Accept no substitutes or imposters! Besides an abundance of churches, if you travel Quebec you’ll find ‘Casse-croûtes’ (snack bars) across the province serving all kinds of hotdog and poutine choices. My friend Anna swears by the hotdog “toasté” and told me this story would not be complete without mentioning this variant – a grilled hotdog in a grilled bun (the outside of the bun slathered in butter to make it golden brown). She likes Bingo’s version which you’ll find on the back road to Mont Tremblant. But steamé this is not. There’s also the hotdog Michigan, borrowed from the US state. But steamé this is definitely not. Still, in my humble opinion, the hotdog steamé beats them both by a country mile… steamed bun, steamed dog, and the real secret… homemade coleslaw. On a recent trip to Quebec’s Laurentian Mountains north of Montreal we discovered Chez Line, a mother-daughter casse-croûte operation that makes the best slaw, steamés and fries. Wash that down with a cola and a copy of Le Journal de Montréal and you’re good to go.

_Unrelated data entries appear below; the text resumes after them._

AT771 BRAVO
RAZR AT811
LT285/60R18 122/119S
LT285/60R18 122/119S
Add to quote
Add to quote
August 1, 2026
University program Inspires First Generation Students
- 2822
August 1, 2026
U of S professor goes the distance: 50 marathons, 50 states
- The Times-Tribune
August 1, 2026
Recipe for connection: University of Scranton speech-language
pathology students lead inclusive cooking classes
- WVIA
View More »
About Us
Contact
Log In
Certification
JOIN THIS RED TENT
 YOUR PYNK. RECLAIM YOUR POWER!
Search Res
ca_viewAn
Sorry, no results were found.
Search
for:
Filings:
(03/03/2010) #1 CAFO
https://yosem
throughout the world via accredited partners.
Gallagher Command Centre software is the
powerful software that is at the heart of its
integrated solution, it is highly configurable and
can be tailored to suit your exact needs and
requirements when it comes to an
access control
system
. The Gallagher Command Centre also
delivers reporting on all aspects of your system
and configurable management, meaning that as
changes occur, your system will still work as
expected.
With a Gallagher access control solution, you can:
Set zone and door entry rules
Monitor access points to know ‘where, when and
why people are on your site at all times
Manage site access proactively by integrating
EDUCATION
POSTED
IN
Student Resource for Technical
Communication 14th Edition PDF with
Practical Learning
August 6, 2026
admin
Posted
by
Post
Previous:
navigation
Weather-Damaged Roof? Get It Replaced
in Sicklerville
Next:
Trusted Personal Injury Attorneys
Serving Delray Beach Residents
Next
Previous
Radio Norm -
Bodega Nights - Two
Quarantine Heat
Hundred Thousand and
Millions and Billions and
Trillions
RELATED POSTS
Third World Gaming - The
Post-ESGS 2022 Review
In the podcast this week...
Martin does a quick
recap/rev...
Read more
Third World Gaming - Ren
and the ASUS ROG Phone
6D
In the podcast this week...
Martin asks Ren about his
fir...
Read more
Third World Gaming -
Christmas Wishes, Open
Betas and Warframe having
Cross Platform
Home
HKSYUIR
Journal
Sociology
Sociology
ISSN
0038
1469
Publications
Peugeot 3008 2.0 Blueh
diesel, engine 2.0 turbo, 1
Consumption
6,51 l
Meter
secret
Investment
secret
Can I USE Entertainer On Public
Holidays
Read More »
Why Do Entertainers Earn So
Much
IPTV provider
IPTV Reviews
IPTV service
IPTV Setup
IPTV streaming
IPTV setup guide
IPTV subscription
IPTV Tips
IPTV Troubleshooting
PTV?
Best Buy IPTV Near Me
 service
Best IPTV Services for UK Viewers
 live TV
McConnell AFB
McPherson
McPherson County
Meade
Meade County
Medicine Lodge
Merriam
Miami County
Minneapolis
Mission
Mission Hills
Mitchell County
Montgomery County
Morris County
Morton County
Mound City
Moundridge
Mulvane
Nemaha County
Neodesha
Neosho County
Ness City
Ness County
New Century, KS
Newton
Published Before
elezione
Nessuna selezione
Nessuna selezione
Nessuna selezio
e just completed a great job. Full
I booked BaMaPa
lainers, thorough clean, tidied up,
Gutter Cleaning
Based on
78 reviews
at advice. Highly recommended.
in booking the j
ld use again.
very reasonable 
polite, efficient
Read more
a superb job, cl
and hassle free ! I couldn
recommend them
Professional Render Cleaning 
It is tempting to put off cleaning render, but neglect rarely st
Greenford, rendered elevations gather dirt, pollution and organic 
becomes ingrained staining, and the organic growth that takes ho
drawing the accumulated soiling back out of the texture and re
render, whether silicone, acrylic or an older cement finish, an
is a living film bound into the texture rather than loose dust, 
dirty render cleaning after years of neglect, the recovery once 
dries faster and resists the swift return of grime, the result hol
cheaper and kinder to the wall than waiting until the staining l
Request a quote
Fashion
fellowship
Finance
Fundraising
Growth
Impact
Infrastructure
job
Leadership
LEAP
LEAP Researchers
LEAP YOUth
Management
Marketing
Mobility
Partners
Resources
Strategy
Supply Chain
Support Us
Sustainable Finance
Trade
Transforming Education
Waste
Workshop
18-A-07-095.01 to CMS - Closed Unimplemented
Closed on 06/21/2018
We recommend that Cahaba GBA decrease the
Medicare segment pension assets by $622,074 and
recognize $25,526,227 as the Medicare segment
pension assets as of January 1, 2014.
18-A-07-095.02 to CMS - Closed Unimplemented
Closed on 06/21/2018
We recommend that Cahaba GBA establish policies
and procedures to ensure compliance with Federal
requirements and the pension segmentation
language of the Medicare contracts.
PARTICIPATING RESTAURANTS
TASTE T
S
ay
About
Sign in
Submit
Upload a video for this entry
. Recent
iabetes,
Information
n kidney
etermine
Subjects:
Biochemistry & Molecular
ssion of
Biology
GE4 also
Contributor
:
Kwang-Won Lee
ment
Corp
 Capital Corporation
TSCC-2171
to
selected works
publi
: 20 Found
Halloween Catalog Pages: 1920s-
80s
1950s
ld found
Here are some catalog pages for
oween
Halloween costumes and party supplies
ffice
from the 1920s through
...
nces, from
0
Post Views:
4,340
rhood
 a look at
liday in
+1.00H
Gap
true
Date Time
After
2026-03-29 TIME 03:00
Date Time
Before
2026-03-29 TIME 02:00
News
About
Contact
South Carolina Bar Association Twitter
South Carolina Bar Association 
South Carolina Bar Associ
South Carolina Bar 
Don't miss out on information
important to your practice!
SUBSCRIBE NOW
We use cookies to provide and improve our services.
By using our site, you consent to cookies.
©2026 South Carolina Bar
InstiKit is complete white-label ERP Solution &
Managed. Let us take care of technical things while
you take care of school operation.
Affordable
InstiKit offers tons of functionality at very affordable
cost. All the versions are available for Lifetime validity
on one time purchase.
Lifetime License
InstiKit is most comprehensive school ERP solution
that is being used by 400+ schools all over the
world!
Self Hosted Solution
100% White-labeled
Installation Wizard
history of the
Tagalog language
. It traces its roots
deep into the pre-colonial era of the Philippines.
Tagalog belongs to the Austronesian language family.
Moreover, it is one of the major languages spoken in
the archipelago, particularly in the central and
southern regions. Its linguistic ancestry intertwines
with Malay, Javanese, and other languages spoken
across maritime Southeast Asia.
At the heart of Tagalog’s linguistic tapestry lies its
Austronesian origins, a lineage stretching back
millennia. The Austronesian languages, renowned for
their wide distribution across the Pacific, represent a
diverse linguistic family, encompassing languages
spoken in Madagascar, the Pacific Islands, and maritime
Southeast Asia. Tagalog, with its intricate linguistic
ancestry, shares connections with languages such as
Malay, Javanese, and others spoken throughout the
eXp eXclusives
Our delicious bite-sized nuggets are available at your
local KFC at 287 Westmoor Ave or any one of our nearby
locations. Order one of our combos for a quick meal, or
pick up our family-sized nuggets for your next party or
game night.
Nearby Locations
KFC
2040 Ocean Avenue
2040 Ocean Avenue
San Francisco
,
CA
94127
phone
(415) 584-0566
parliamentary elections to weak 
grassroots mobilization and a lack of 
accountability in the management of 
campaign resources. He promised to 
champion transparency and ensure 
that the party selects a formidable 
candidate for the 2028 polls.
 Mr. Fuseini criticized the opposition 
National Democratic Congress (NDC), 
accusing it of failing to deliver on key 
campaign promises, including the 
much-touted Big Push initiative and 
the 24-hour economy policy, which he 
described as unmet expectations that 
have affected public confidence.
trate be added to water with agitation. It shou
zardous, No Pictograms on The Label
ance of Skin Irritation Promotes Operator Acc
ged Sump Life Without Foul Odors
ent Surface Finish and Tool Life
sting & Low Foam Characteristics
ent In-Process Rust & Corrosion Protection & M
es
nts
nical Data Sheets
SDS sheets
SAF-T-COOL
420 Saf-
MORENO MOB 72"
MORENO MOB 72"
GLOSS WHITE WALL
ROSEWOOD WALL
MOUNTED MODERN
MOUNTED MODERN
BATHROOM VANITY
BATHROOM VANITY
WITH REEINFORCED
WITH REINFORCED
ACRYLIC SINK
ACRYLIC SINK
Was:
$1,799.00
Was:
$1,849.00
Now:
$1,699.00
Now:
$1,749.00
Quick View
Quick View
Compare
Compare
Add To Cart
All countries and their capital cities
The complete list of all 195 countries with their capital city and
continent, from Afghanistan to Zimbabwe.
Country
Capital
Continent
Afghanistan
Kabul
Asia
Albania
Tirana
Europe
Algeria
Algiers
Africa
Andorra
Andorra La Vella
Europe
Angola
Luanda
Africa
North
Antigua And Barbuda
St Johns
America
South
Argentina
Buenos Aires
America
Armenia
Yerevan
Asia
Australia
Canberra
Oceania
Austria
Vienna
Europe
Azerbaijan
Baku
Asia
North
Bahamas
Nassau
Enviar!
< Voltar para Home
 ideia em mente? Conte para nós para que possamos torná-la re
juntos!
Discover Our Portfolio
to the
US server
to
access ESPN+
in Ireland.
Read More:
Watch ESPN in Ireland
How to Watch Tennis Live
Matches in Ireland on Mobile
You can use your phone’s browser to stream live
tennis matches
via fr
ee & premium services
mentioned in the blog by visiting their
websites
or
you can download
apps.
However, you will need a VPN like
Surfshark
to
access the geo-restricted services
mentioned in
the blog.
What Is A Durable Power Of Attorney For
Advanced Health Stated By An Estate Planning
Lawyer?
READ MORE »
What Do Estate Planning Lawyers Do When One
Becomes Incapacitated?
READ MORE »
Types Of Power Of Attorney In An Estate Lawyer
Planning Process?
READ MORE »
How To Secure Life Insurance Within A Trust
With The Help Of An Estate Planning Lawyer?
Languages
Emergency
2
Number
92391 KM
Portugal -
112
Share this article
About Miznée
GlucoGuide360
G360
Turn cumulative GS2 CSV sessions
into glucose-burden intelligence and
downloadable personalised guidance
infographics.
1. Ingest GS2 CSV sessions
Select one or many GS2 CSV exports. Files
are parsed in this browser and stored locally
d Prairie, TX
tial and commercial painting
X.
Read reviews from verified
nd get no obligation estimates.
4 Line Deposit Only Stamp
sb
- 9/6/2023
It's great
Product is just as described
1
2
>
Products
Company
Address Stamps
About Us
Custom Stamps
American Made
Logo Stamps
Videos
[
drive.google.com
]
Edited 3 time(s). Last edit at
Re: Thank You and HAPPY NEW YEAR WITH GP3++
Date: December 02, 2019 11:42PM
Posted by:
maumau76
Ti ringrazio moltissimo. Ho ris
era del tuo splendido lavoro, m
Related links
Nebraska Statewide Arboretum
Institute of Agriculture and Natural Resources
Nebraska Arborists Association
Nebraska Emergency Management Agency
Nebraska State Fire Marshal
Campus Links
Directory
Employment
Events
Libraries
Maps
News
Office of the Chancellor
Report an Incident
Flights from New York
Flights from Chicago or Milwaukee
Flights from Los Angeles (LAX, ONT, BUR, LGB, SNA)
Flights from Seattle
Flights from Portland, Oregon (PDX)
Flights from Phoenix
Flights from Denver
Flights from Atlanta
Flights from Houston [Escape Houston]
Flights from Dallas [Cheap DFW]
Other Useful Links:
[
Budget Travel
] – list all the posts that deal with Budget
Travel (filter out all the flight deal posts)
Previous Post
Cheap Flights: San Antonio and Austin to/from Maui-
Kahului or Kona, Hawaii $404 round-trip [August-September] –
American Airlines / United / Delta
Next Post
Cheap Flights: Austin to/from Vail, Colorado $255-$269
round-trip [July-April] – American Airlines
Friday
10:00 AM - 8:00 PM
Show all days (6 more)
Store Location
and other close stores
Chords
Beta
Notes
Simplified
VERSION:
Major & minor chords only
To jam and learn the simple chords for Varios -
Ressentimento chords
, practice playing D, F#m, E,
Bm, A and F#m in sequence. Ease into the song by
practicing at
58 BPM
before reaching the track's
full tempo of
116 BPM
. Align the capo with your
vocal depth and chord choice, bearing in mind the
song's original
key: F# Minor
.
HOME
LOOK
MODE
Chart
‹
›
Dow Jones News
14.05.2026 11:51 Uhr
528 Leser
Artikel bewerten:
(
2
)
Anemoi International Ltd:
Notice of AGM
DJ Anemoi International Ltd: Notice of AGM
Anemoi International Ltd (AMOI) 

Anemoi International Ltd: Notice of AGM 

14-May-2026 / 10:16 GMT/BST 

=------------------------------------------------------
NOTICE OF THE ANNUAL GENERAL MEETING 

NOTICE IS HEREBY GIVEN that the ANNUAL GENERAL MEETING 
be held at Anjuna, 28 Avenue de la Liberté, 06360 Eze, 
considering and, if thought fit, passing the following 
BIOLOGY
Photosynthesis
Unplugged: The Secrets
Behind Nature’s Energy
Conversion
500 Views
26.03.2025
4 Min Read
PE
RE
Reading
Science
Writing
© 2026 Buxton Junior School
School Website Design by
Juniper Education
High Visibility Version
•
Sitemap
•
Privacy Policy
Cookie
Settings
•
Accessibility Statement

I can only hope, now that the steamé has gone mainstream, that this humble dish will come through the glitz unscathed; that it will survive intact the journey from Chevette to Escalade. The steamé has followed poutine with a fancy website, social media and an entire week of celebration called, believe it or not, Steamy Week. Next will be an awards show (sponsored by Lafleur or Lesters) and grant money from the province for promotion during La Fête nationale.
Good luck my friend, bonne chance. Be careful who you trust out there and remember that I will be waiting patiently, hungry, when you return.